Abstract
Objective: To examine predictors for 30-day readmission post-onset of traumatic brain injury (TBI) after initial trauma hospitalization.
Design: Retrospective cohort.
Participants: In total, 5284 patients with an acute TBI admitted from January 1, 2006, through December 31, 2015.
Methods: Demographic and clinical data after initial TBI onset were extracted from the local trauma registry and matched with the Dallas-Fort Worth Hospital Council registry. Multiple logistic regression analysis was used to determine factors significantly associated with 30-day readmission. Top diagnosis codes for 30-day readmission were also described.
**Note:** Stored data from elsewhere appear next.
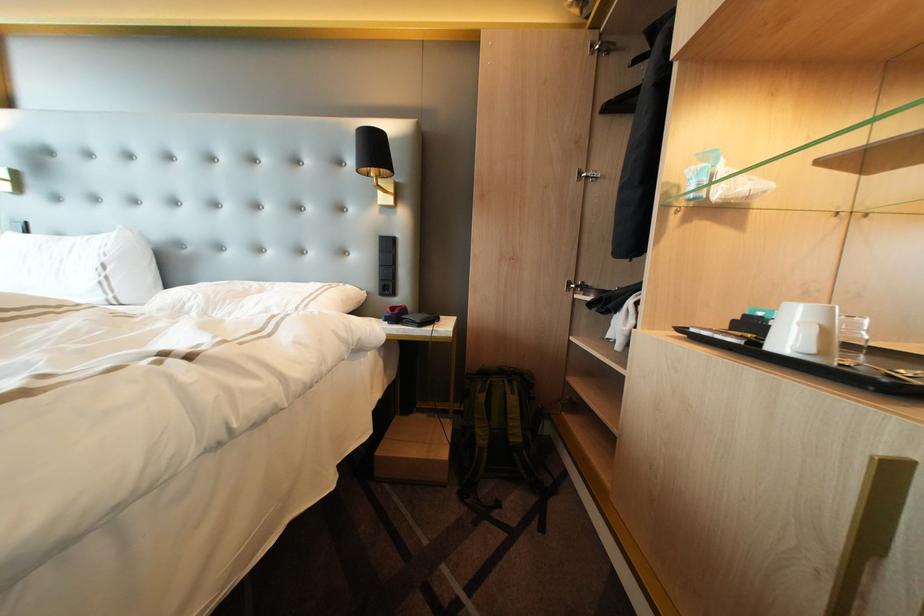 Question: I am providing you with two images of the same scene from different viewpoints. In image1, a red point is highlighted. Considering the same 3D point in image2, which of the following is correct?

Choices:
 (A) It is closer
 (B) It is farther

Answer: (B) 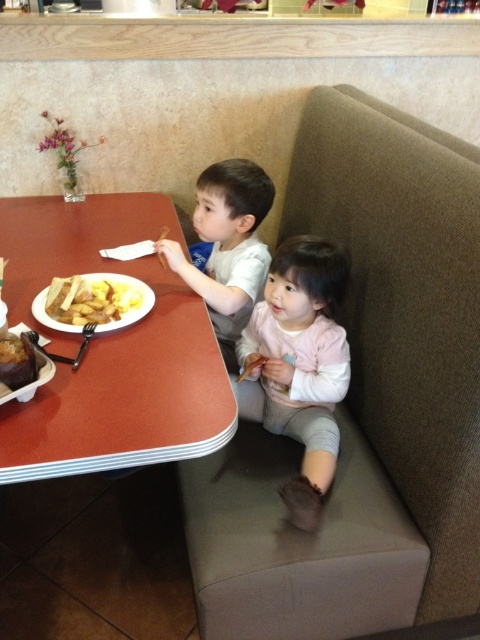 You are a parent trying to ensure your child eats their breakfast. You have a plate with yellow matte scrambled eggs at table left and a light pink fabric children at lower center. Which item is wider?

The light pink fabric children at lower center is wider than the yellow matte scrambled eggs at table left according to the description.

You are a parent trying to reach the yellow matte scrambled eggs at table left to serve your child. The light pink fabric children at lower center is in your way. Can you easily reach the scrambled eggs without moving the child?

The light pink fabric children at lower center is closer to the viewer than the yellow matte scrambled eggs at table left, so you can reach around the child to access the scrambled eggs.

You are a parent trying to place a rectangular placemat between the smooth red table at center and the pale pink fleece at lower center. The placemat is 12 inches wide. Can you fit it between them?

The smooth red table at center is wider than the pale pink fleece at lower center, so the 12 inch placemat can be placed between them as there is enough space. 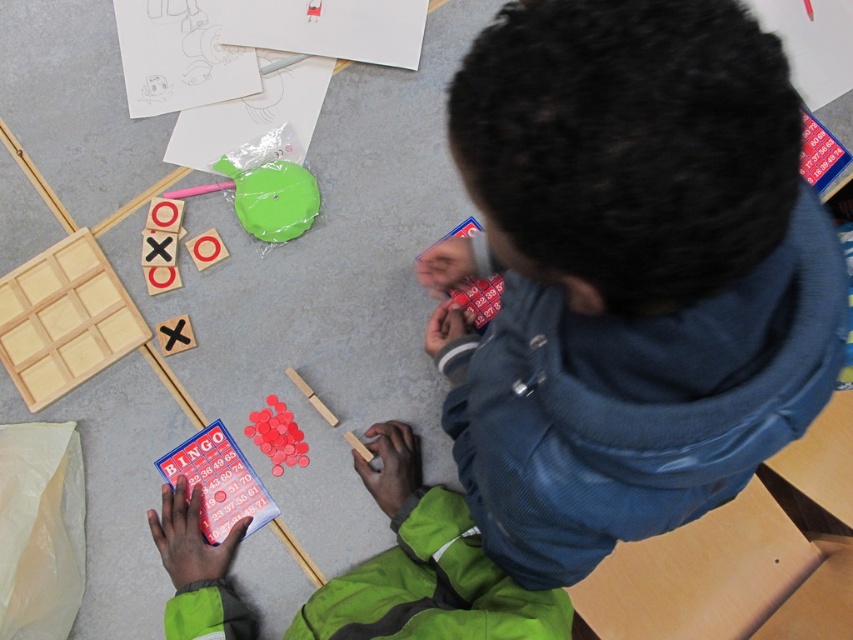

Results: Patients were primarily male (64.6%), non-Hispanic White (47.6%), uninsured (35.4%), and aged 46.1 +/- 23.3 years. In total, 448 patients (8.5%) had a 30-day readmission. Median cumulative charges for each readmitted subject was $34 313. Factors significantly associated with 30-day readmission were falling as the cause of injury, having increased Charlson Comorbidity Index and Injury Severity Score, and discharging to a skilled nursing facility or long-term acute care. Being uninsured was associated with decreased odds of a 30-day readmission. Top diagnosis codes among the readmission visits included cardiac codes (57.7%), fluid and acid-base disorders (54.8%), and hypertension (50.1%).
Conclusion: These data highlight those at risk for 30-day readmission across a diverse population of TBI at a large medical center. Interventions such as health literacy education or patient navigation may help mitigate 30-day readmission for at-risk patients.